Thursday, August 25, 2011

Getting back on track

When I was pregnant with Elijah at about 14 weeks the doctor told me I was spilling sugar into my urine which was an indication of diabetes.  Well surprise, surprise.  My mother, father, sister and grand mom are all diabetic, so I figured it would catch up with me sooner or later.  Now granted, I also didn't do anything to prevent it either.  Sodas, especially Coke, is my weakness.  I can drink a 2 liter bottle a day or more.  Unfortunately ever since I was little, I have not been able to tolerate any artificial sweeteners, they literally make me throw up.  I have tried all kids over the years and it's always the same result.  In addition to Coke, I also love chocolate.  So even knowing the family history, I hadn't had any issues with my blood sugar or any gestational diabetes with the previous 4 babies, so I just didn't take the precautions to prevent it. 

I wasn't heavy growing up, I only gained 29 lbs when I was pregnant with Cory and I lost that right away.  I am not sure what happened, inactivity or depression maybe.  I don't know, but I slowly started gaining.  Always losing weight when I was pregnant, then gaining it back after several months. 

When the Doc told me I was spilling sugar, I knew exactly what I had to do and I started immediately watching everything I ate and trying to be more active even during the pregnancy.

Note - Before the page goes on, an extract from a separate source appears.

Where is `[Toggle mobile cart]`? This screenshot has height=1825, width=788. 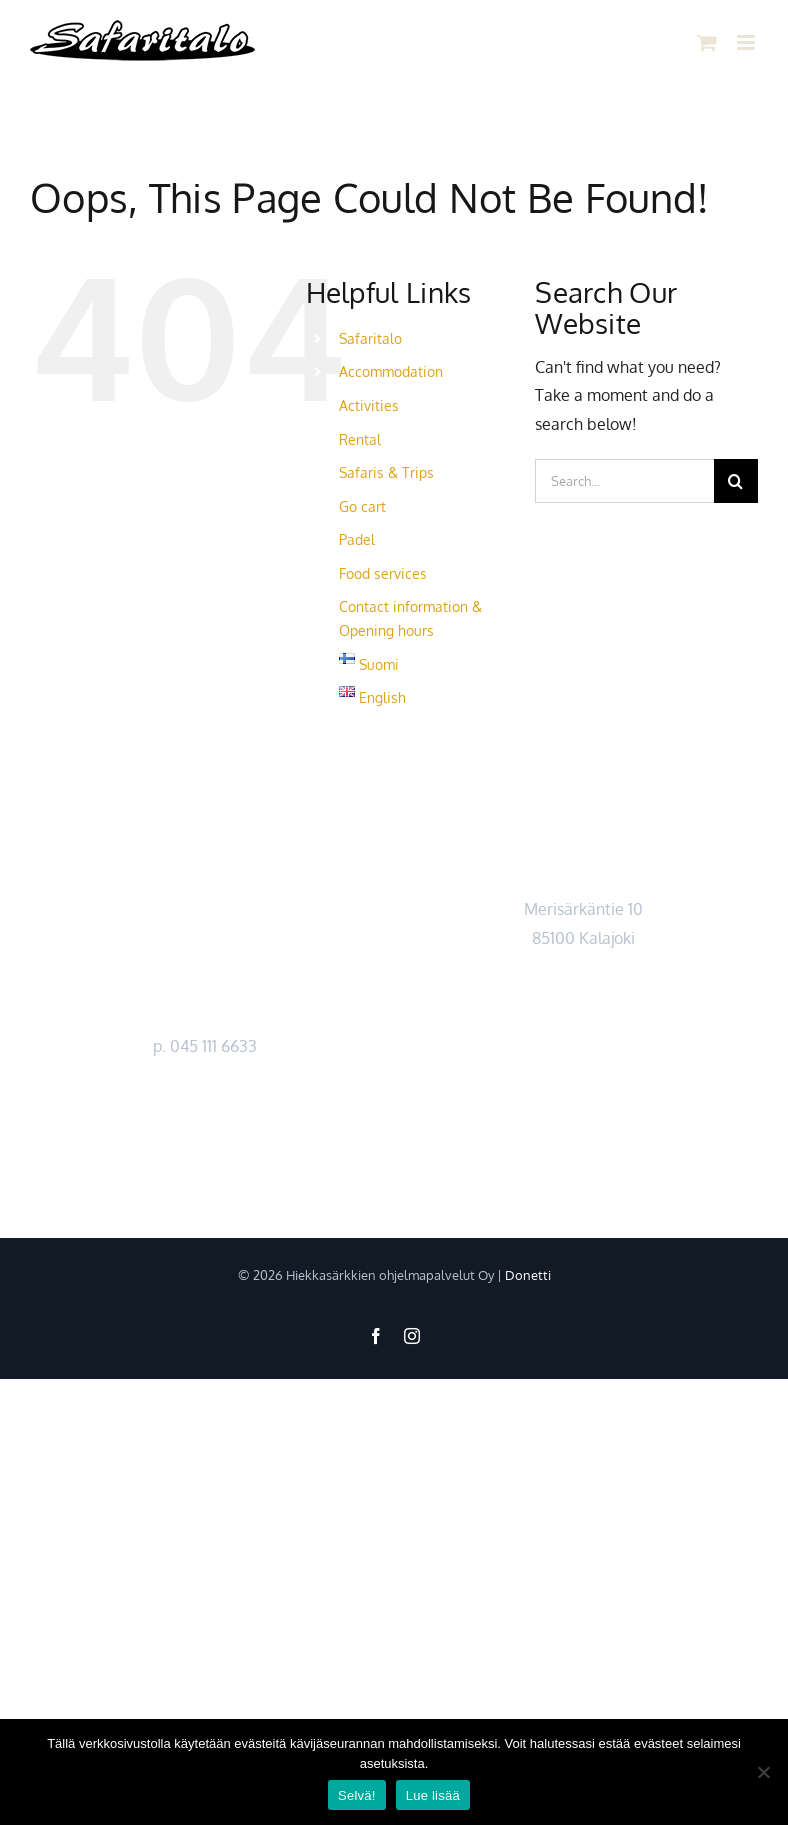
[Toggle mobile cart] is located at coordinates (707, 42).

The doc told me he thought it was type 2 diabetes, not gestational because of the fact that it was caught so early.  Much earlier than the time they normally check for gestational diabetes and with the fact that both parents and my sister have it as well.  During the pregnancy and for about a month after Elijah was born I continued to lose weight and my blood sugar was normal.  I was down about 55 lbs. Then it started.  The weight just packed on so quickly.  I was taking Zoloft for depression and after I realized how quickly the weight was coming on, I looked and found that Zoloft is one of the anti-depressants that can cause weight gain, especially in women and that while you are on it, it's near impossible to get the weight off. I had gained 50 pounds in 6 months.  How is that humanly possible?  That is nearly 10 pounds a month! You have to consume and NOT burn off about 3500 calories to gain a pound.  Most days I don't even consume 2000 calories.  So I took myself off of the Zoloft cold turkey.  Probably not one of the smartest things I have done because I did suffer from withdraw symptoms for about a month, which wasn't fun. So with the weight back on my blood sugars have gone up again.

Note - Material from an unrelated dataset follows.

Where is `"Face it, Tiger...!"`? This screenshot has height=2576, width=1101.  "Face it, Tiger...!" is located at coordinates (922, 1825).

So fast forward to today.  I decided a few days ago that I was done, I want this weight gone and to kick this type 2 diabetes. It was so easy when I was pregnant probably for 2 reasons - it wasn't just me, my baby's health would be at risk if I didn't watch what I ate and also the fact that when I am pregnant, sugary stuff makes me feel worse. But I am not pregnant and I have to use sheer will power - something I don't have a lot of anyway LOL 

I have stopped drinking all soda and sweet tea, and eating any sweets. I am also watching my carb intake - bye bye morning bagel.  I still have my coffee with 2 teaspoons of sugar which is 8 carbs.  I am going to wean that down to 1 teaspoon of sugar soon, then hopefully no sugar.  I have to basically "detox" from sugar.  I also need to get more structured exercise, so last night, even thought it was still hot, I made myself go out for a walk for about 30-35 minutes.  It was hard, but I just did it. It will get easier.

So that is what's going on with me.  I am getting myself back on track so I can be healthy and take care of my kids.  I also want to set a good example for the kids.  I try to be sure that they eat healthy, but if they see me eating bad, they are more likely to follow the same way.  I don't want that for them.